Vivemos um momento de grande desconfiança institucional, não só nas instituições públicas como também nas privadas e isso é notório. Não à toa, passou a integrar nosso vocabulário diário termos como compliance, plano de integridade, medidas anticorrupção etc. 

Para muitos, inclusive para mim, as atuais medidas de implemento de compliance estavam na vanguarda do que se pode esperar de combate à corrupção e atuação em conformidade normativa dentro de instituições públicas e privadas. Isso até começar a ouvir falar de Blockchain. 

Mas antes de prosseguir, ressalto que o objetivo aqui é apenas instigar discussão e pesquisa sobre essa nova tecnologia que promete ser tão relevante quanto a própria internet, passando a integrar de forma ampla relações negociais de toda a natureza, além, é claro, de interações sociais (como faz a própria internet por meio da World Wide Web - "WWW").  

Pois bem, pela novidade do tema, não parece justo dispensar uma breve explicação sobre o Blockchain (ou pelo menos, assim tentar). 

De início, cabe lembrar que tal tecnologia surgiu no contexto da criptomoeda Bitcoin (já bastante famosa).
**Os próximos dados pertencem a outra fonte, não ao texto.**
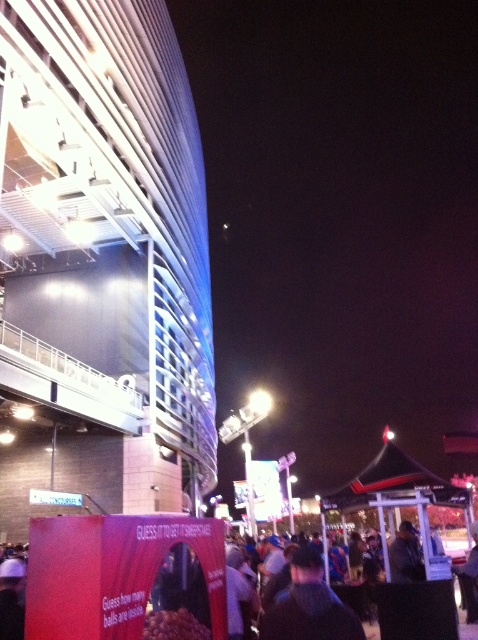 Question: Which object is farther from the camera taking this photo?

Choices:
 (A) shiny metallic balls at center
 (B) black matte canopy at center
 (C) dark blue fabric jacket at center

Answer: (B)

Question: Can you confirm if black matte canopy at center is positioned above dark brown leather jacket at center?

Choices:
 (A) no
 (B) yes

Answer: (A)

Question: Can you confirm if shiny metallic balls at center is positioned above dark brown leather jacket at center?

Choices:
 (A) no
 (B) yes

Answer: (B)

Question: Which point is farther to the camera?

Choices:
 (A) (393, 579)
 (B) (209, 637)

Answer: (A)

Question: Which object is the closest to the dark blue fabric jacket at center?

Choices:
 (A) black matte canopy at center
 (B) shiny metallic balls at center

Answer: (B)

Question: Is dark blue fabric jacket at center further to the viewer compared to black matte canopy at center?

Choices:
 (A) yes
 (B) no

Answer: (B) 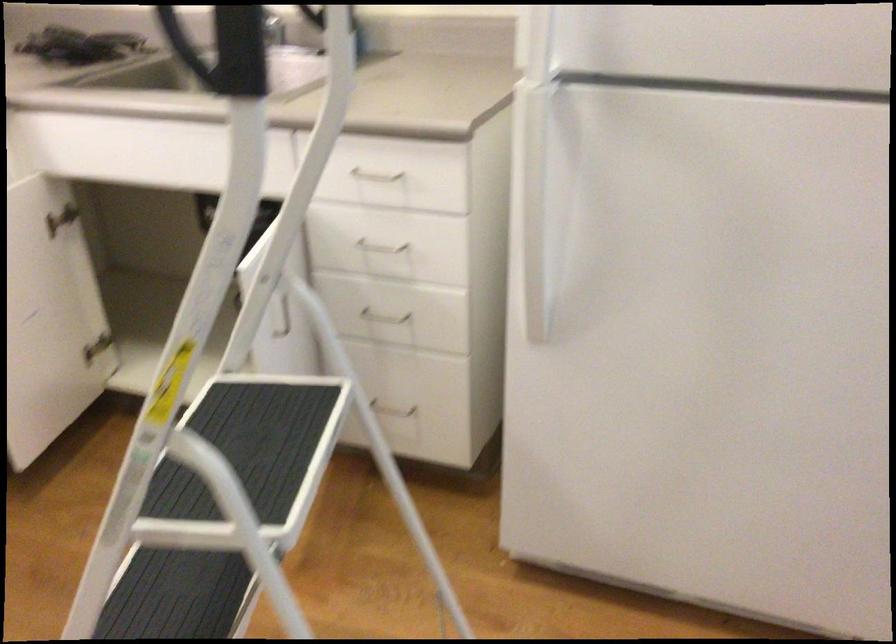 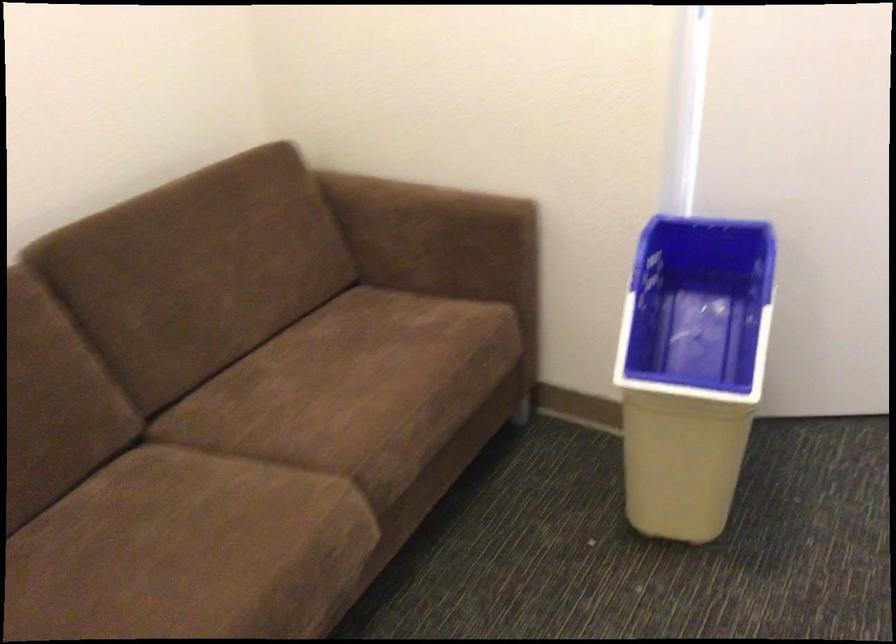 Based on the continuous images, in which direction is the camera rotating?

The camera rotated toward right-down. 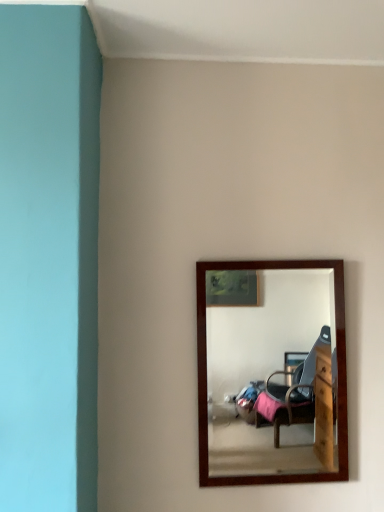 Question: Should I look upward or downward to see wooden-framed mirror at center?

Choices:
 (A) up
 (B) down

Answer: (B) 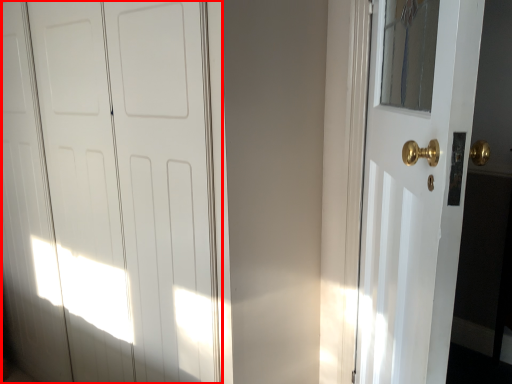 Question: Where is door (annotated by the red box) located in relation to door in the image?

Choices:
 (A) left
 (B) right

Answer: (A) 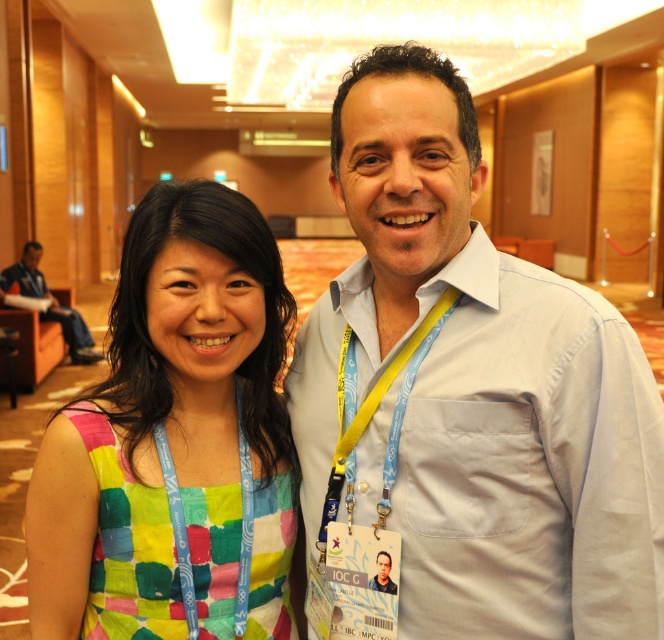 Is patchwork fabric dress at center thinner than matte fabric neck at center?

In fact, patchwork fabric dress at center might be wider than matte fabric neck at center.

This screenshot has width=664, height=640. What do you see at coordinates (173, 440) in the screenshot?
I see `patchwork fabric dress at center` at bounding box center [173, 440].

Is point (125, 416) positioned before point (183, 408)?

Yes, it is.

Where is `patchwork fabric dress at center`? This screenshot has width=664, height=640. patchwork fabric dress at center is located at coordinates (173, 440).

The height and width of the screenshot is (640, 664). Find the location of `patchwork fabric dress at center`. patchwork fabric dress at center is located at coordinates (173, 440).

Which of these two, patchwork fabric dress at center or blue fabric lanyard at center, stands shorter?

With less height is blue fabric lanyard at center.

Who is more forward, (208, 515) or (167, 472)?

Point (167, 472)

The width and height of the screenshot is (664, 640). What are the coordinates of `patchwork fabric dress at center` in the screenshot? It's located at (173, 440).

Does patchwork fabric dress at center appear on the left side of yellow fabric lanyard at center?

Correct, you'll find patchwork fabric dress at center to the left of yellow fabric lanyard at center.

Between patchwork fabric dress at center and yellow fabric lanyard at center, which one has less height?

With less height is yellow fabric lanyard at center.

You are a GUI agent. You are given a task and a screenshot of the screen. Output one action in this format:
    pyautogui.click(x=<x>, y=<y>)
    Task: Click on the patchwork fabric dress at center
    This screenshot has width=664, height=640.
    Given the screenshot: What is the action you would take?
    pyautogui.click(x=173, y=440)

At what (x,y) coordinates should I click in order to perform the action: click on patchwork fabric dress at center. Please return your answer as a coordinate pair (x, y). Image resolution: width=664 pixels, height=640 pixels. Looking at the image, I should click on (173, 440). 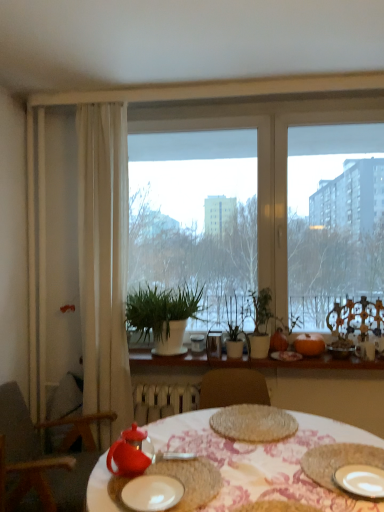 Find the location of a particular element. The width and height of the screenshot is (384, 512). vacant area that lies between white ceramic plate at lower right, placed as the first plate when sorted from right to left, and white matte plate at center, the 2th plate viewed from the right is located at coordinates (255, 490). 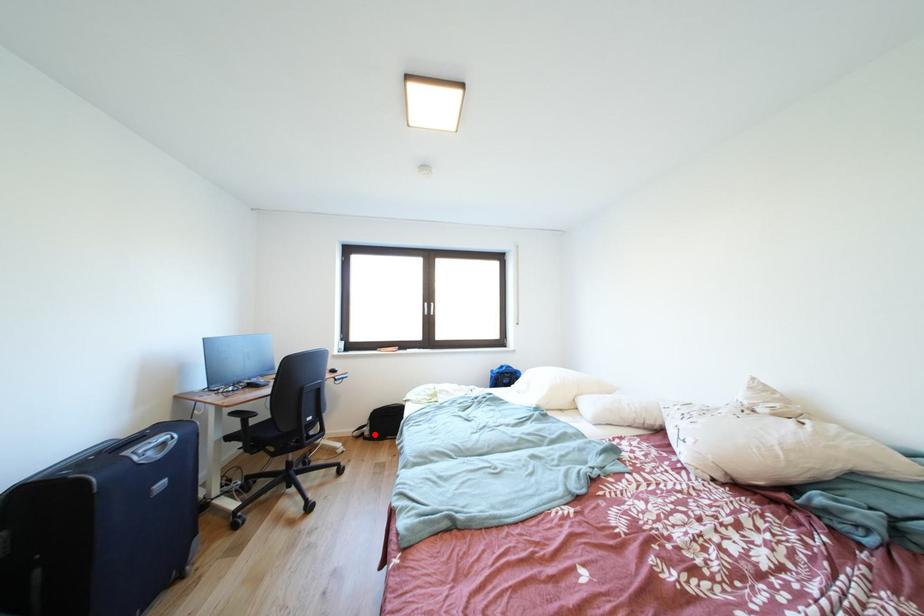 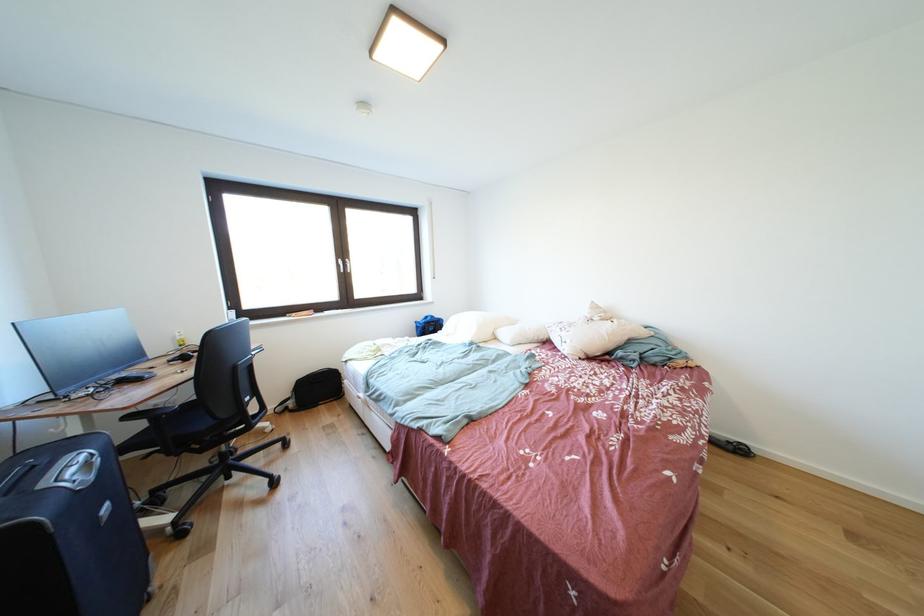 Question: A red point is marked in image1. In image2, is the corresponding 3D point closer to the camera or farther? Reply with the corresponding letter.

Choices:
 (A) The corresponding 3D point is closer.
 (B) The corresponding 3D point is farther.

Answer: (A) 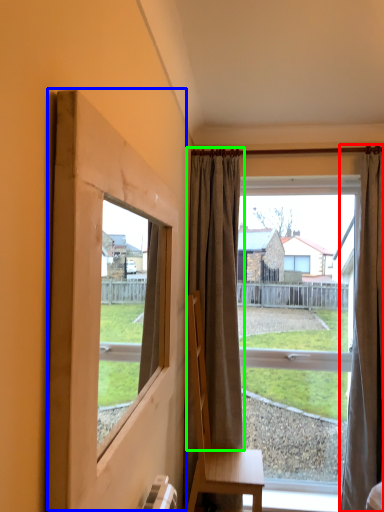 Question: Which object is the closest to the curtain (highlighted by a red box)? Choose among these: window frame (highlighted by a blue box) or curtain (highlighted by a green box).

Choices:
 (A) window frame
 (B) curtain

Answer: (B) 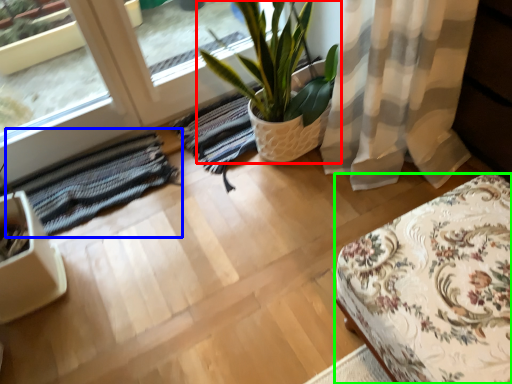 Question: Estimate the real-world distances between objects in this image. Which object is farther from houseplant (highlighted by a red box), mat (highlighted by a blue box) or furniture (highlighted by a green box)?

Choices:
 (A) mat
 (B) furniture

Answer: (B) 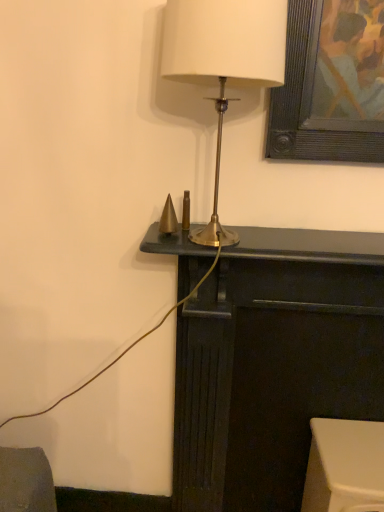 Where is `white plastic stool at lower right, placed as the 2th furniture when sorted from left to right`? Image resolution: width=384 pixels, height=512 pixels. white plastic stool at lower right, placed as the 2th furniture when sorted from left to right is located at coordinates (345, 466).

You are a GUI agent. You are given a task and a screenshot of the screen. Output one action in this format:
    pyautogui.click(x=<x>, y=<y>)
    Task: Click on the white plastic stool at lower right, the 1th furniture from the right
    Image resolution: width=384 pixels, height=512 pixels.
    Given the screenshot: What is the action you would take?
    pyautogui.click(x=345, y=466)

Is point (220, 140) farther from camera compared to point (262, 300)?

No, (220, 140) is in front of (262, 300).

How much distance is there between matte gold lamp at center and dark wood fireplace at center, which ranks as the first furniture in left-to-right order?

matte gold lamp at center and dark wood fireplace at center, which ranks as the first furniture in left-to-right order, are 18.48 inches apart from each other.

From the picture: Choose the correct answer: Is matte gold lamp at center inside dark wood fireplace at center, the 2th furniture when ordered from right to left, or outside it?

matte gold lamp at center is located beyond the bounds of dark wood fireplace at center, the 2th furniture when ordered from right to left.

Looking at this image, does matte gold lamp at center have a lesser height compared to dark wood fireplace at center, the 2th furniture when ordered from right to left?

Yes, matte gold lamp at center is shorter than dark wood fireplace at center, the 2th furniture when ordered from right to left.

From a real-world perspective, which is physically below, dark wood fireplace at center, which ranks as the first furniture in left-to-right order, or white plastic stool at lower right, the 1th furniture from the right?

white plastic stool at lower right, the 1th furniture from the right, from a real-world perspective.

Is dark wood fireplace at center, the 2th furniture when ordered from right to left, oriented towards white plastic stool at lower right, placed as the 2th furniture when sorted from left to right?

Yes, dark wood fireplace at center, the 2th furniture when ordered from right to left, is oriented towards white plastic stool at lower right, placed as the 2th furniture when sorted from left to right.

Can you tell me how much dark wood fireplace at center, the 2th furniture when ordered from right to left, and white plastic stool at lower right, the 1th furniture from the right, differ in facing direction?

They differ by 0.402 degrees in their facing directions.

Considering the relative positions of dark wood fireplace at center, the 2th furniture when ordered from right to left, and white plastic stool at lower right, the 1th furniture from the right, in the image provided, is dark wood fireplace at center, the 2th furniture when ordered from right to left, to the left or to the right of white plastic stool at lower right, the 1th furniture from the right,?

Clearly, dark wood fireplace at center, the 2th furniture when ordered from right to left, is on the left of white plastic stool at lower right, the 1th furniture from the right, in the image.

Looking at their sizes, would you say white plastic stool at lower right, placed as the 2th furniture when sorted from left to right, is wider or thinner than dark wood fireplace at center, which ranks as the first furniture in left-to-right order?

white plastic stool at lower right, placed as the 2th furniture when sorted from left to right, is wider than dark wood fireplace at center, which ranks as the first furniture in left-to-right order.

Considering the relative positions of white plastic stool at lower right, the 1th furniture from the right, and dark wood fireplace at center, which ranks as the first furniture in left-to-right order, in the image provided, is white plastic stool at lower right, the 1th furniture from the right, to the right of dark wood fireplace at center, which ranks as the first furniture in left-to-right order, from the viewer's perspective?

Yes.

Which object is closer to the camera, white plastic stool at lower right, placed as the 2th furniture when sorted from left to right, or dark wood fireplace at center, the 2th furniture when ordered from right to left?

dark wood fireplace at center, the 2th furniture when ordered from right to left, is closer to the camera.

Would you consider white plastic stool at lower right, placed as the 2th furniture when sorted from left to right, to be distant from dark wood fireplace at center, which ranks as the first furniture in left-to-right order?

No, white plastic stool at lower right, placed as the 2th furniture when sorted from left to right, is in close proximity to dark wood fireplace at center, which ranks as the first furniture in left-to-right order.

From a real-world perspective, does dark wood fireplace at center, the 2th furniture when ordered from right to left, sit lower than matte gold lamp at center?

Yes.

Looking at this image, is dark wood fireplace at center, the 2th furniture when ordered from right to left, touching matte gold lamp at center?

dark wood fireplace at center, the 2th furniture when ordered from right to left, is not next to matte gold lamp at center, and they're not touching.

There is a matte gold lamp at center. At what (x,y) coordinates should I click in order to perform the action: click on the 1st furniture below it (from a real-world perspective). Please return your answer as a coordinate pair (x, y). The image size is (384, 512). Looking at the image, I should click on (274, 362).

Is dark wood fireplace at center, which ranks as the first furniture in left-to-right order, wider or thinner than matte gold lamp at center?

In the image, dark wood fireplace at center, which ranks as the first furniture in left-to-right order, appears to be more narrow than matte gold lamp at center.

From the image's perspective, is white plastic stool at lower right, placed as the 2th furniture when sorted from left to right, positioned above or below matte gold lamp at center?

white plastic stool at lower right, placed as the 2th furniture when sorted from left to right, is below matte gold lamp at center.

Between white plastic stool at lower right, placed as the 2th furniture when sorted from left to right, and matte gold lamp at center, which one has smaller size?

Smaller between the two is white plastic stool at lower right, placed as the 2th furniture when sorted from left to right.

Measure the distance between white plastic stool at lower right, the 1th furniture from the right, and matte gold lamp at center.

white plastic stool at lower right, the 1th furniture from the right, and matte gold lamp at center are 81.68 centimeters apart.

What's the angular difference between white plastic stool at lower right, the 1th furniture from the right, and matte gold lamp at center's facing directions?

The angular difference between white plastic stool at lower right, the 1th furniture from the right, and matte gold lamp at center is 0.000172 degrees.

Is matte gold lamp at center not inside white plastic stool at lower right, placed as the 2th furniture when sorted from left to right?

matte gold lamp at center is positioned outside white plastic stool at lower right, placed as the 2th furniture when sorted from left to right.

Consider the image. In the image, is matte gold lamp at center positioned in front of or behind white plastic stool at lower right, the 1th furniture from the right?

matte gold lamp at center is positioned closer to the viewer than white plastic stool at lower right, the 1th furniture from the right.

Can you confirm if matte gold lamp at center is thinner than white plastic stool at lower right, the 1th furniture from the right?

Yes.

Between matte gold lamp at center and white plastic stool at lower right, the 1th furniture from the right, which one has larger size?

matte gold lamp at center is bigger.

You are a GUI agent. You are given a task and a screenshot of the screen. Output one action in this format:
    pyautogui.click(x=<x>, y=<y>)
    Task: Click on the furniture that is the 1st one when counting backward from the matte gold lamp at center
    The width and height of the screenshot is (384, 512).
    Given the screenshot: What is the action you would take?
    pyautogui.click(x=274, y=362)

Locate an element on the screen. This screenshot has width=384, height=512. furniture below the dark wood fireplace at center, the 2th furniture when ordered from right to left (from a real-world perspective) is located at coordinates (345, 466).

Estimate the real-world distances between objects in this image. Which object is closer to matte gold lamp at center, dark wood fireplace at center, the 2th furniture when ordered from right to left, or white plastic stool at lower right, the 1th furniture from the right?

The object closer to matte gold lamp at center is dark wood fireplace at center, the 2th furniture when ordered from right to left.

In the scene shown: Based on their spatial positions, is matte gold lamp at center or dark wood fireplace at center, the 2th furniture when ordered from right to left, closer to white plastic stool at lower right, placed as the 2th furniture when sorted from left to right?

dark wood fireplace at center, the 2th furniture when ordered from right to left, is closer to white plastic stool at lower right, placed as the 2th furniture when sorted from left to right.

Estimate the real-world distances between objects in this image. Which object is closer to dark wood fireplace at center, the 2th furniture when ordered from right to left, matte gold lamp at center or white plastic stool at lower right, the 1th furniture from the right?

Among the two, white plastic stool at lower right, the 1th furniture from the right, is located nearer to dark wood fireplace at center, the 2th furniture when ordered from right to left.

Considering their positions, is white plastic stool at lower right, the 1th furniture from the right, positioned further to matte gold lamp at center than dark wood fireplace at center, which ranks as the first furniture in left-to-right order?

white plastic stool at lower right, the 1th furniture from the right, is further to matte gold lamp at center.

Considering their positions, is dark wood fireplace at center, which ranks as the first furniture in left-to-right order, positioned further to white plastic stool at lower right, placed as the 2th furniture when sorted from left to right, than matte gold lamp at center?

matte gold lamp at center lies further to white plastic stool at lower right, placed as the 2th furniture when sorted from left to right, than the other object.

From the image, which object appears to be farther from dark wood fireplace at center, the 2th furniture when ordered from right to left, white plastic stool at lower right, placed as the 2th furniture when sorted from left to right, or matte gold lamp at center?

Among the two, matte gold lamp at center is located further to dark wood fireplace at center, the 2th furniture when ordered from right to left.

Where is `furniture between matte gold lamp at center and white plastic stool at lower right, the 1th furniture from the right, vertically`? The height and width of the screenshot is (512, 384). furniture between matte gold lamp at center and white plastic stool at lower right, the 1th furniture from the right, vertically is located at coordinates (274, 362).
Essa tecnologia permitiu o funcionamento das operações feitas por Bitcoin, visto que resolveu seu maior problema: garantir que um mesmo bitcoin, uma "moeda" completamente virtual, não fosse utilizado em diversas operações negociais, causando uma verdadeira sequência de pagamentos sem lastro. Por exemplo, seria o mesmo que eu enviar uma foto minha a uma pessoa. Essa pessoa passa a ter aquele arquivo (cópia), mas eu continuo com o mesmo arquivo, resultando que eu e a outra pessoa possamos passar para frente tal foto indefinidamente. Em que pese não haver um grande interesse das pessoas acerca da minha foto, imagine essa realidade transportada a uma moeda de troca como o bitcoin. Como dito, o Blockchain garantiu que o mesmo bitcoin não seja passado indefinidamente, como se fosse uma cópia. Essa tecnologia garante a informação de que eu paguei a X um bitcoin e esse foi recebido por X e saiu de minha conta. Logo, não posso mais transacionar com esse mesmo bitcoin. 

Ocorre que o Blockchain, apesar de surgir no contexto do Bitcoin, mostrou-se de uma aplicabilidade muito mais ampla. Trata-se uma cadeia de "blocos" de informações protegidas por criptografia avançada (ou seja, pouco passível de fraudes). Em que pese a criptografia e o resguardo do sigilo de informações sensíveis, tais blocos de informações garantem publicidade suficiente para a verificação da idoneidade de todas as transações ocorridas acerca de determinado objeto. Costuma-se comparar o Blockchain a um livro contábil ou um diário, em que consta toda a história percorrida pelo bitcoin, ou, como em breve ocorrerá, toda a história de um imóvel vendido, todo o trajeto dos alimentos, desde seu cultivo/criação até atingir as gôndolas dos mercados ou mesmo a despensa do consumidor, o próprio histórico sobre a saúde de uma pessoa, todos seus exames, intervenções cirúrgicas, internações  etc. 

O Blockchain então traz um novo paradigma de segurança na rede, em especial nas transações virtuais, permitindo que todos os negócios em torno de determinado objeto sejam auditáveis. 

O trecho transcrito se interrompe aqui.